* [Goal of the exercise]:
For this exercise, return exactly the lines of the material below that begin at the one with "Locarno 79: Ketticè, un" and stop after the one with "Stasera in tv: i".

* [Data provided]:
▼▼▼
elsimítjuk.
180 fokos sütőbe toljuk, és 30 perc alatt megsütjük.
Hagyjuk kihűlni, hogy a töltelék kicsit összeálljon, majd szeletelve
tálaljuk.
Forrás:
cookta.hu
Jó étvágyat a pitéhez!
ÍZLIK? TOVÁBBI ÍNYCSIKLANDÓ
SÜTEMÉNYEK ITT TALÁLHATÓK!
▲▲▲
▼▼▼
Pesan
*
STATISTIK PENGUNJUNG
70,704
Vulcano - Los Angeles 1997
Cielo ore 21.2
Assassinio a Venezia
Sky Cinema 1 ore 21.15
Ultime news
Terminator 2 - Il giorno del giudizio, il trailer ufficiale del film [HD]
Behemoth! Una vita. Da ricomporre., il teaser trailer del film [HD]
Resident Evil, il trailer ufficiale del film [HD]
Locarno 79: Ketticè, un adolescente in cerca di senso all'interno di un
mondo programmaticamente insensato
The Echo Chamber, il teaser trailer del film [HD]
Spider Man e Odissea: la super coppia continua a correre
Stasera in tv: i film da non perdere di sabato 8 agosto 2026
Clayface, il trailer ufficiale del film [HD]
▲▲▲
▼▼▼
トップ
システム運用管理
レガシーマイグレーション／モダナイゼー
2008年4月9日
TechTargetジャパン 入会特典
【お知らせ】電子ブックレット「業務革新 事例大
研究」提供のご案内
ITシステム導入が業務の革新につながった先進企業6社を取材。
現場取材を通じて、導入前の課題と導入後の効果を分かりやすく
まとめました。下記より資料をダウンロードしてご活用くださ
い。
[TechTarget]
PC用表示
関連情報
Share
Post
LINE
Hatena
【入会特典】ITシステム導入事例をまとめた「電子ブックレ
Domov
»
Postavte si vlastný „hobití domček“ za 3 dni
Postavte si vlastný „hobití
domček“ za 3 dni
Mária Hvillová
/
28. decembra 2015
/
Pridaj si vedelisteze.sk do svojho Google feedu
▲▲▲
* [Answer to this task]:
Locarno 79: Ketticè, un adolescente in cerca di senso all'interno di un
mondo programmaticamente insensato
The Echo Chamber, il teaser trailer del film [HD]
Spider Man e Odissea: la super coppia continua a correre
Stasera in tv: i film da non perdere di sabato 8 agosto 2026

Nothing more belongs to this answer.